Free Python Library to Extract Contents from HTML Pages

Open Source Python Library for Extracting Web Pages Contents like Images & Text, Publication Date, Language Info and So on..

In the age of digital information, data is abundant and readily available on the internet. Extracting relevant information from websites can be a cumbersome task, but with the Python-Goose library, web scraping becomes a breeze. Python-Goose is a robust and user-friendly library that allows developers to extract structured data from web pages effortlessly. It was developed by Julian Moreno Patiño and is designed to extract meaningful content, such as articles, from web pages. The library uses a set of heuristics and natural language processing techniques to analyze HTML documents and identify relevant textual content.

Python-Goose is very easy to install and has provided complete support for handling multilingual websites. The library incorporates language detection capabilities, which automatically identify the language of the web page's content. There are several important features part of the library, such as content aggregation, extracting structured data for research and analysis purposes, video extraction, generating summaries of articles, preprocessing web data for training machine learning models, extracting images from web pages, and many more.

Python-Goose is an open source library written in Python and provides a simple yet effective way of handling web scraping tasks that aim to extract some valuable information from web pages inside Python applications.
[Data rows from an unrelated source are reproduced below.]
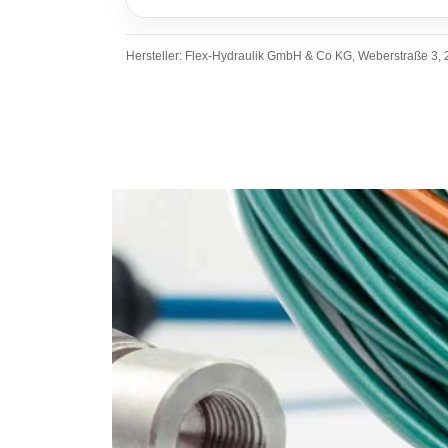
Hersteller: Flex-Hydraulik GmbH & Co KG, Weberstraße 3, 2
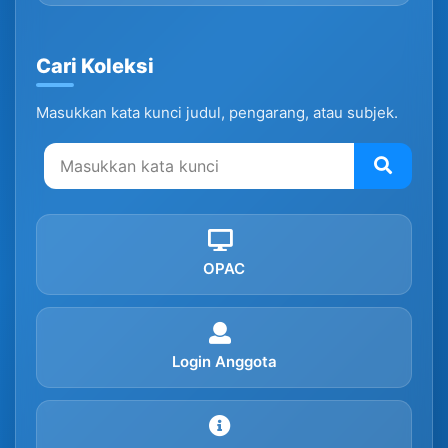
Cari Koleksi
Masukkan kata kunci judul, pengarang, atau subjek.
OPAC
Login Anggota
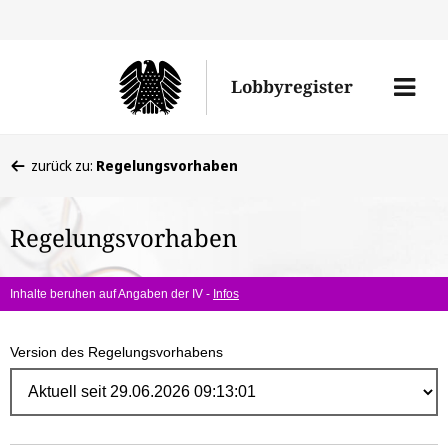
Direk
zum
Men
Lobbyregister
Inhal
öffne
Sie
zurück zu:
Regelungsvorhaben
befinden
sich
Regelungsvorhaben
hier:
Inhalte beruhen auf Angaben der IV -
Infos
Version des Regelungsvorhabens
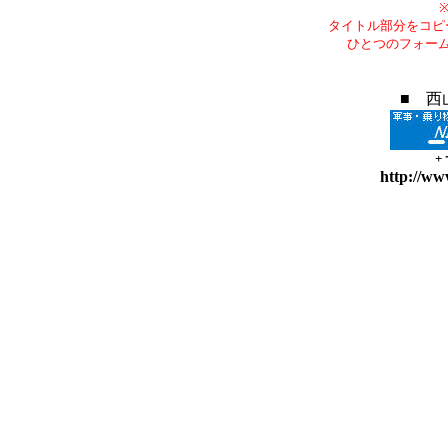
タイトル部分をコピ
ひとつのフォー
■ 西
+
http://ww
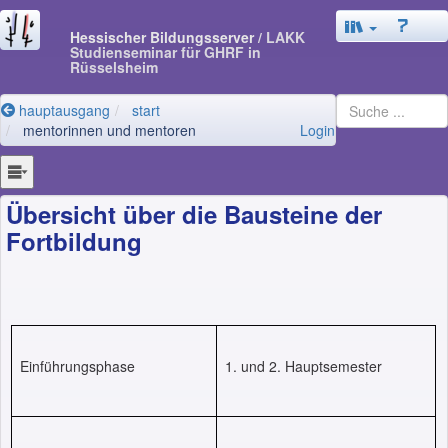
Hessischer Bildungsserver
/ LAKK
Studienseminar für GHRF in
Rüsselsheim
hauptausgang
start
mentorinnen und mentoren
Login
Übersicht über die Bausteine der
Fortbildung
Einführungsphase
1. und 2. Hauptsemester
It employs various algorithms and heuristics to identify the most relevant text and discard irrelevant elements. Whether you're a data scientist, market researcher, building a data-driven application, or conducting research, Python-Goose can significantly streamline your workflow and help you extract valuable insights from the vast expanse of the internet.

At A Glance

An overview of Python-Goose features.

Features Overview

Web Scrapping
Web Pages Extraction
Extract Images
Extract Text
Unicode support
Extract Publication Date
Languages Detection
Video extraction
Parse HTML
HTML rendering
HTML Viewer
HTML to PDF

Python-Goose

Python-Goose supports HTML file format as well as industry-standard formats for export.

Reader

HTML

Writer

TXT, HTML , PDF

Python-Goose

Platform Independence

Python-Goose is tested with Python 2.6 and higher.

Python 2.6 and higher.

Python-Goose

Getting Started with Python-Goose

The recommended and easiest way to install Python-Goose is using Composer, the dependency management tool for PHP. Please use the following command a smooth installation.

Install Python-Goose via pip

pip install goose3

You can also install it manually; download the latest release files directly from GitHub repository.

Article Extraction using Python API

The open source Python-Goose library has provided very useful features for loading and extracting contents from various types of websites. The library specializes in extracting articles from web pages, filtering out unnecessary elements such as advertisements, headers, footers, and sidebars. Moreover, it focuses on retrieving the core content, including the title, text, author, publication date, and other relevant metadata. Here is a very useful example that shows how users can define the URL of the web page they want to scrape and can easily access various properties of the article object, such as the title, authors, publish date, and cleaned text.

How to Extract Articles from a Website via Python API?

from goose3 import Goose

url = "https://example.com/article"
g = Goose()
article = g.extract(url)

print("Title:", article.title)
print("Authors:", article.authors)
print("Publish Date:", article.publish_date)
print("Article Text:", article.cleaned_text)

Extract Particular Webpage Info in Multiple Languages via Python

The Python-Goose library incorporates language detection functionality, allowing it to identify the language of a web page's content automatically. This feature is particularly useful when dealing with multilingual websites or when you want to filter content based on language. The library allows software developers to access a particular part of the webpage and extract it such as main text of an article, images of article, Meta description, Meta tags, and so on. The following example shows how to extract or scrape a Spanish content using Python code.

How to Extract Spanish Content from a Webpage inside Python Apps?

from goose import Goose
url = 'http://sociedad.elpais.com/sociedad/2012/10/27/actualidad/1351332873_157836.html'
g = Goose()
article = g.extract(url=url)
article.title
u'Las listas de espera se agravan'
article.cleaned_text[:150]
u'Los recortes pasan factura a los pacientes. De diciembre de 2010 a junio de 2012 las listas de espera para operarse aumentaron un 125%. Hay m\xe1s ciudad'